*GIVEN ENTRIES*
%%
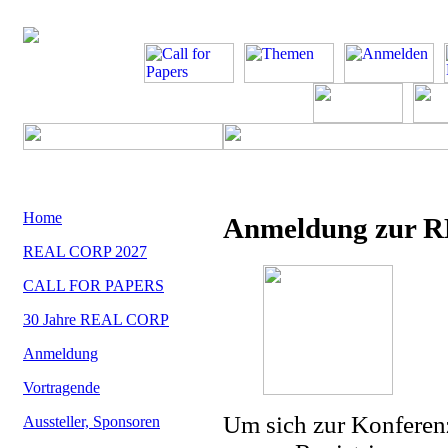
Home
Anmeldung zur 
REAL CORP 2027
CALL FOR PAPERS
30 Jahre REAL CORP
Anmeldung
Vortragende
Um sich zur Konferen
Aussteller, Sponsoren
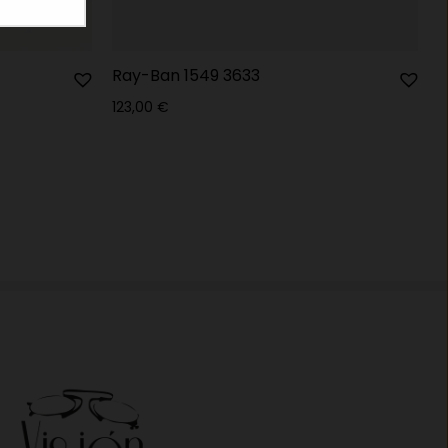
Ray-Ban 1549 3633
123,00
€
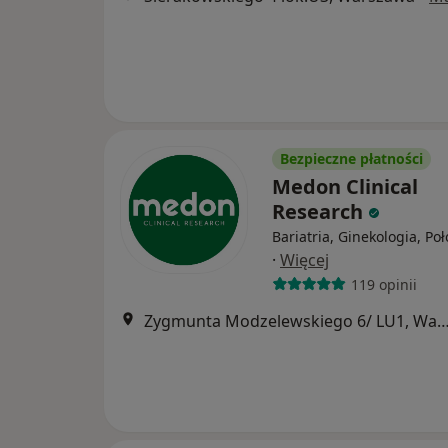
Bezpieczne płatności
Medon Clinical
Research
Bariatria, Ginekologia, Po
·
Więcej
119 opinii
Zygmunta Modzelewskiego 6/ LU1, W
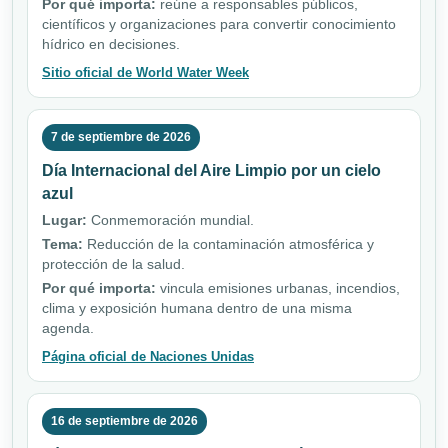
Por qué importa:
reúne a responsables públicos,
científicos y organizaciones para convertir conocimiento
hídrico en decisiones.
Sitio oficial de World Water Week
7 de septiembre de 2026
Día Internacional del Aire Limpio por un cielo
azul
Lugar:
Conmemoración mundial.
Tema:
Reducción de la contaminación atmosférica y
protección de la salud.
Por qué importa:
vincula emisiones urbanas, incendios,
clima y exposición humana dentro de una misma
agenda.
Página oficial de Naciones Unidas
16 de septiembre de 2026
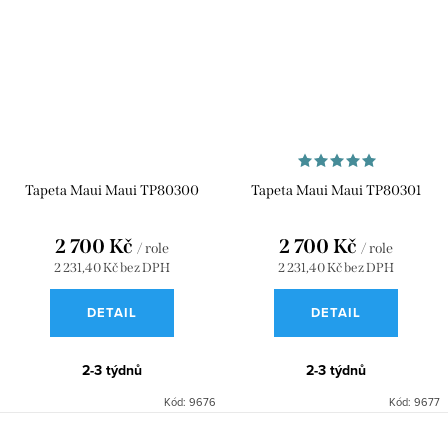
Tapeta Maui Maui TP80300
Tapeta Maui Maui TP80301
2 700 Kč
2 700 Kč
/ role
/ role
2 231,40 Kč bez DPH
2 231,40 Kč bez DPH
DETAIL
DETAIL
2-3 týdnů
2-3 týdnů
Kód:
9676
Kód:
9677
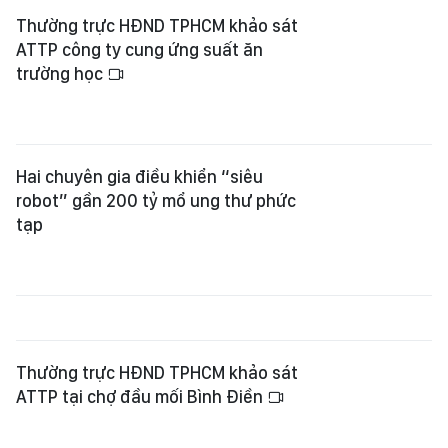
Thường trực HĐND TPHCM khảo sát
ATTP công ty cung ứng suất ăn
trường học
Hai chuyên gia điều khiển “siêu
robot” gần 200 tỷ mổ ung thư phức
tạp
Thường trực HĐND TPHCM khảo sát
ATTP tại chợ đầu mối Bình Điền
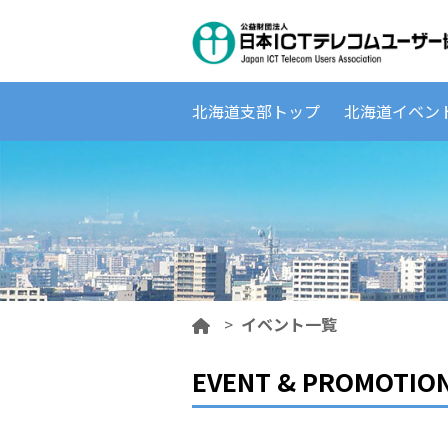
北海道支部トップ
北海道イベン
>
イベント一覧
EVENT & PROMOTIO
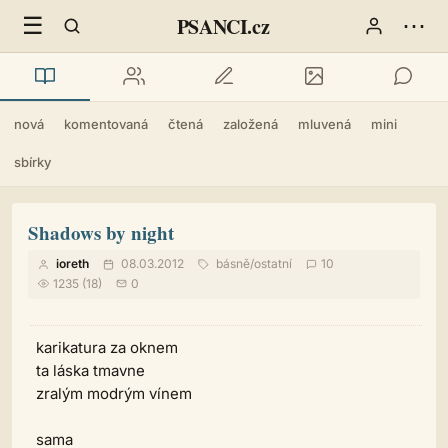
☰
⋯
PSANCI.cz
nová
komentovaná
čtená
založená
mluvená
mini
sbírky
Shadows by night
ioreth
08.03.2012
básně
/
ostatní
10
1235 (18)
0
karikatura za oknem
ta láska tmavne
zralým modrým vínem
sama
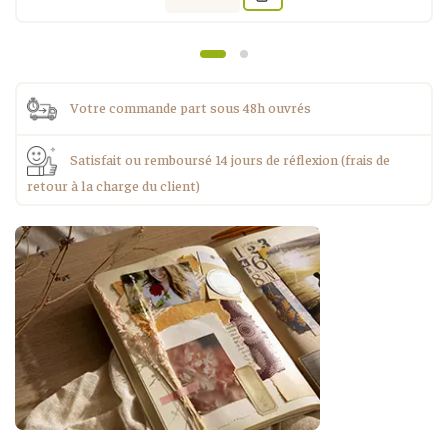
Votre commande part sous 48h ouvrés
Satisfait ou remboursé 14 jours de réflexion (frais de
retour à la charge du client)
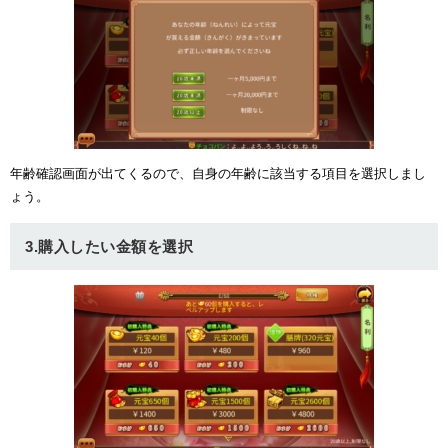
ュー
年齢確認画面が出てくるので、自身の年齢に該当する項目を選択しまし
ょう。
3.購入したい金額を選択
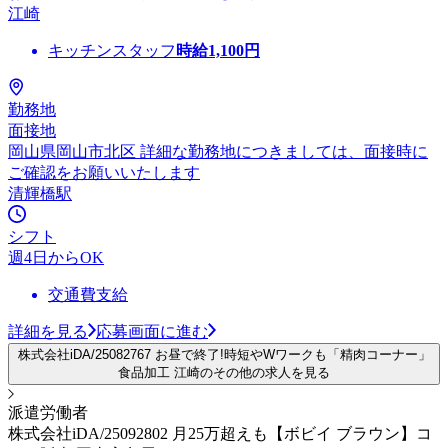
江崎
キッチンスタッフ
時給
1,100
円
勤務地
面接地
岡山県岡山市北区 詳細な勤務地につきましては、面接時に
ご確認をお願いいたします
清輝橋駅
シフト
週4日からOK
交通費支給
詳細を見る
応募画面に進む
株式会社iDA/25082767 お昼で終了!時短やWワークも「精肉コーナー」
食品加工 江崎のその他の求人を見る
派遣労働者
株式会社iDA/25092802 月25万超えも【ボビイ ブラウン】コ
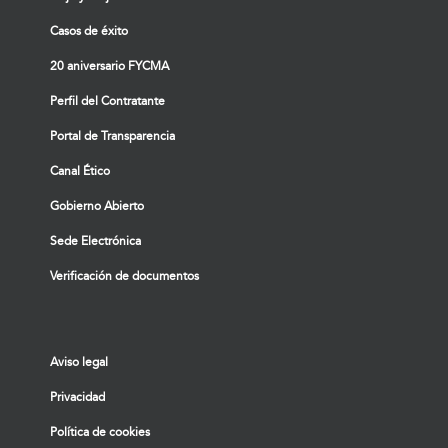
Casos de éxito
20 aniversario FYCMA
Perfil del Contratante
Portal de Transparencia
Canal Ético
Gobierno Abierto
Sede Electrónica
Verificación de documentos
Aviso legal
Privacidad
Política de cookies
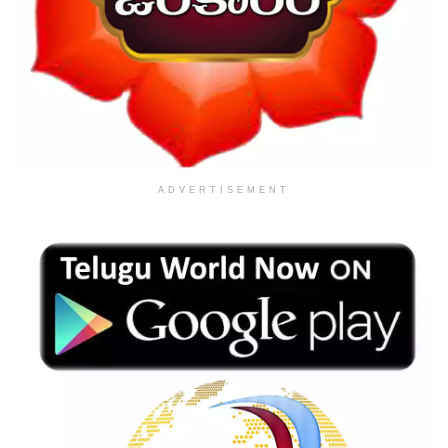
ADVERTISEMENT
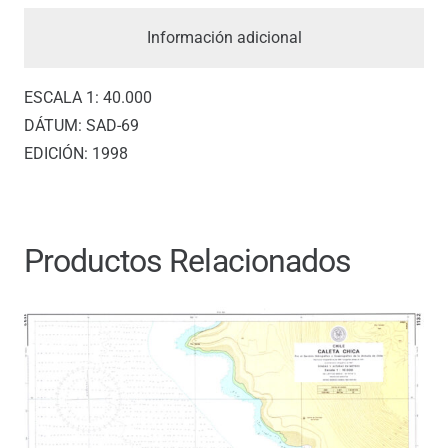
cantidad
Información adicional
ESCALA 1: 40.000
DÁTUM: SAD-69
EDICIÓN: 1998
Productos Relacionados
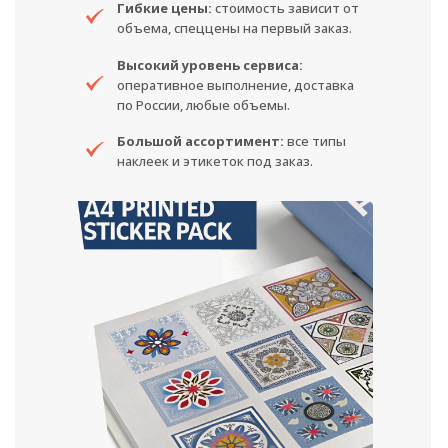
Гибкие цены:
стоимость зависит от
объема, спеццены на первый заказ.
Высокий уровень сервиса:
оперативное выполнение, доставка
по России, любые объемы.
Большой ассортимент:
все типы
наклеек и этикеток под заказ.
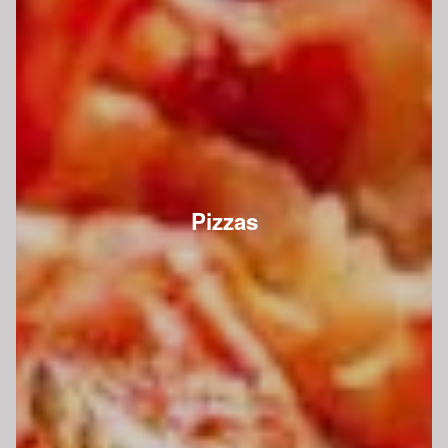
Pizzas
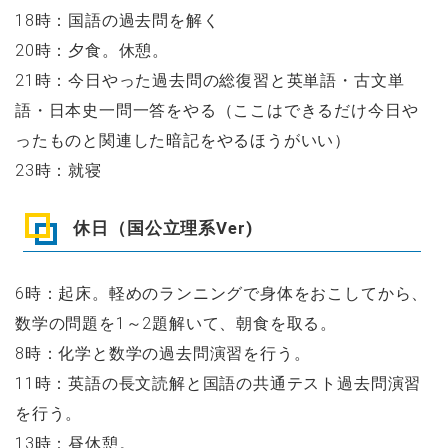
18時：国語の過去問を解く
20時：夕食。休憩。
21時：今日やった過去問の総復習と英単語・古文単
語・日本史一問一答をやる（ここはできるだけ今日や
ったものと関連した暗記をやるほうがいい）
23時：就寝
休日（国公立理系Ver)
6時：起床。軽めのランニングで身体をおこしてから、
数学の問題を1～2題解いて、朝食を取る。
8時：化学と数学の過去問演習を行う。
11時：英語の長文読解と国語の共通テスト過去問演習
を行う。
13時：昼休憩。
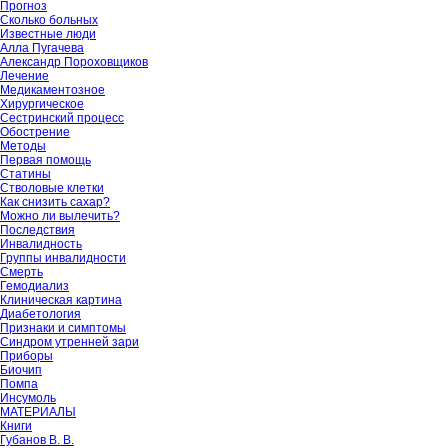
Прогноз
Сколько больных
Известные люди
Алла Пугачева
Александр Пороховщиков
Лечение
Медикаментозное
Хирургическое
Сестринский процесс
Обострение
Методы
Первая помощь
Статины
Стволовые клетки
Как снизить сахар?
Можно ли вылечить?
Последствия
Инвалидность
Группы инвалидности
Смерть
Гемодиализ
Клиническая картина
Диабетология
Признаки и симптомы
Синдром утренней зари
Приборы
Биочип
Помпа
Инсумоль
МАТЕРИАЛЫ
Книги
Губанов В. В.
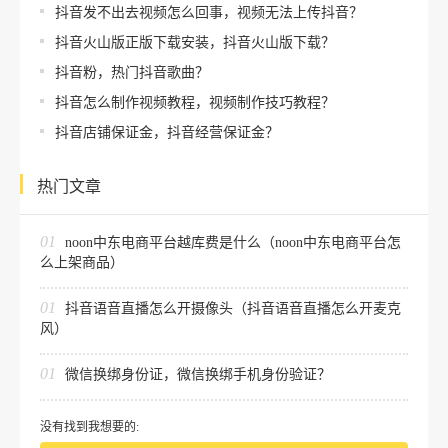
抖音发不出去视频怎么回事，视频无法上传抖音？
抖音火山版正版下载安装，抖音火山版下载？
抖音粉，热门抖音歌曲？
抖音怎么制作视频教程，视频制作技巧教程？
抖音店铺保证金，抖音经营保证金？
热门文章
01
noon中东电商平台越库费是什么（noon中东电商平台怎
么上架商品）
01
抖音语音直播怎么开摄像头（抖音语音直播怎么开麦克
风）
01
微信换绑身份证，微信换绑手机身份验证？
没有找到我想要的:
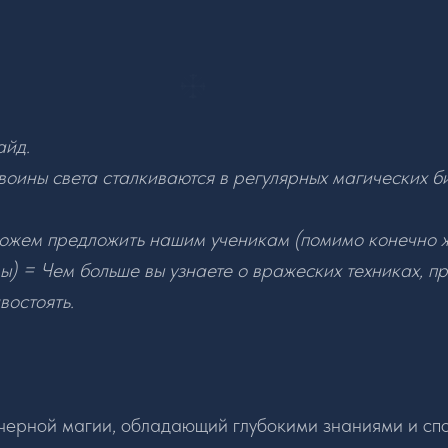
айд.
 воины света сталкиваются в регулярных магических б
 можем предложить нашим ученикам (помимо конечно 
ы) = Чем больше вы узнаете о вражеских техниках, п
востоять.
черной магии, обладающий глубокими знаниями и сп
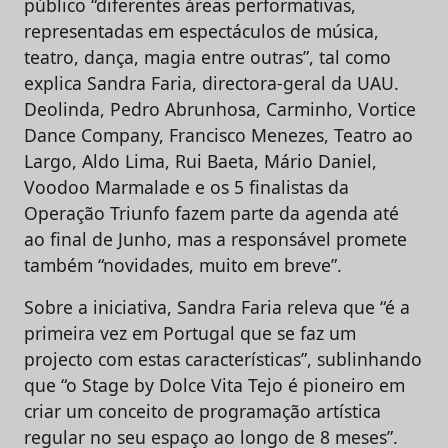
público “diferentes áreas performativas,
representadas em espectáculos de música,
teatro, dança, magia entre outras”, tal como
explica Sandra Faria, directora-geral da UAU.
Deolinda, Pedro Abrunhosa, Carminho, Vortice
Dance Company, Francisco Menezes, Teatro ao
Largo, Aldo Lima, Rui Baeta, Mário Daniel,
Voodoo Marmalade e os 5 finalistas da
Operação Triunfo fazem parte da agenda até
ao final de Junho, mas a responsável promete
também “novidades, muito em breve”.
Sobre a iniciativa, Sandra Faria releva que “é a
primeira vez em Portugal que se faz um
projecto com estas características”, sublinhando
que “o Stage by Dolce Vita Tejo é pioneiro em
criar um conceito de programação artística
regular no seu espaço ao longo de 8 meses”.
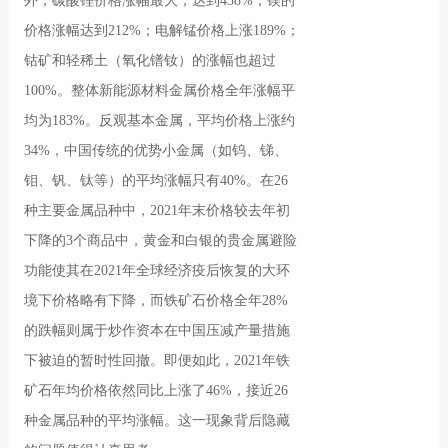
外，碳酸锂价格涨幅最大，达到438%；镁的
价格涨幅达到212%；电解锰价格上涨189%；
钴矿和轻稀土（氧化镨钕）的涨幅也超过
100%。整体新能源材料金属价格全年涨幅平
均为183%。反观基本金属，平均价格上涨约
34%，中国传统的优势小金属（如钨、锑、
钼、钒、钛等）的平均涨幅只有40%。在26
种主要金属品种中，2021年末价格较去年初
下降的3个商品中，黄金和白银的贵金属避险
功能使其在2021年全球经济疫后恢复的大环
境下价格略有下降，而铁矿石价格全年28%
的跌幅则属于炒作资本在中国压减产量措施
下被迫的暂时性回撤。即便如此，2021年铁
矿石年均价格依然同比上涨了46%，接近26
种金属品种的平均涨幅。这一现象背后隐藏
%%
Your reply should be one number: how many lines in this listing contain the string "Maui".

2